Gats performed by both 'Shahjahanpur' gharanas have a common trait. Sthais last 2 to 4 avartans, usually of teental, there is a middle line which takes off into a totally different area of the raga, as if to provide a counterpoint to the view expressed in the sthai, and this usually resolves into the last line of the sthai. Antaras, if they exist, are geometrically congruent to the sthayi and also usually resolve into its last line.

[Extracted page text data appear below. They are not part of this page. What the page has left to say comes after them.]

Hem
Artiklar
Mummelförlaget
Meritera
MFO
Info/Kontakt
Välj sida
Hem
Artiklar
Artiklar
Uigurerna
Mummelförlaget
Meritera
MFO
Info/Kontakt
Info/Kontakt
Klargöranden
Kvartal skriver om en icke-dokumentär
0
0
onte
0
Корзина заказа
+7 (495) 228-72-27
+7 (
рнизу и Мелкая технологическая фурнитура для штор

Can't think of too many sarod gharanas that have evolved their gat forms out of dhrupad. Melodies might have been extracted from the core of a dhrupad song or another, but both the 'Shahjahanpur' schools, Lucknow and Maihar, basically stuck to the existing range of patterns, i.e., Masit Khani, Raza Khani, and 'Firoz Khani', the latter being what the gat described in the above paragraph is referred to. Gwalior's traditional gat repertoire is the same as Murad Ali's Shahjahanpur, although both Hafiz Ali and son Amjad Ali have composed eclectic gats.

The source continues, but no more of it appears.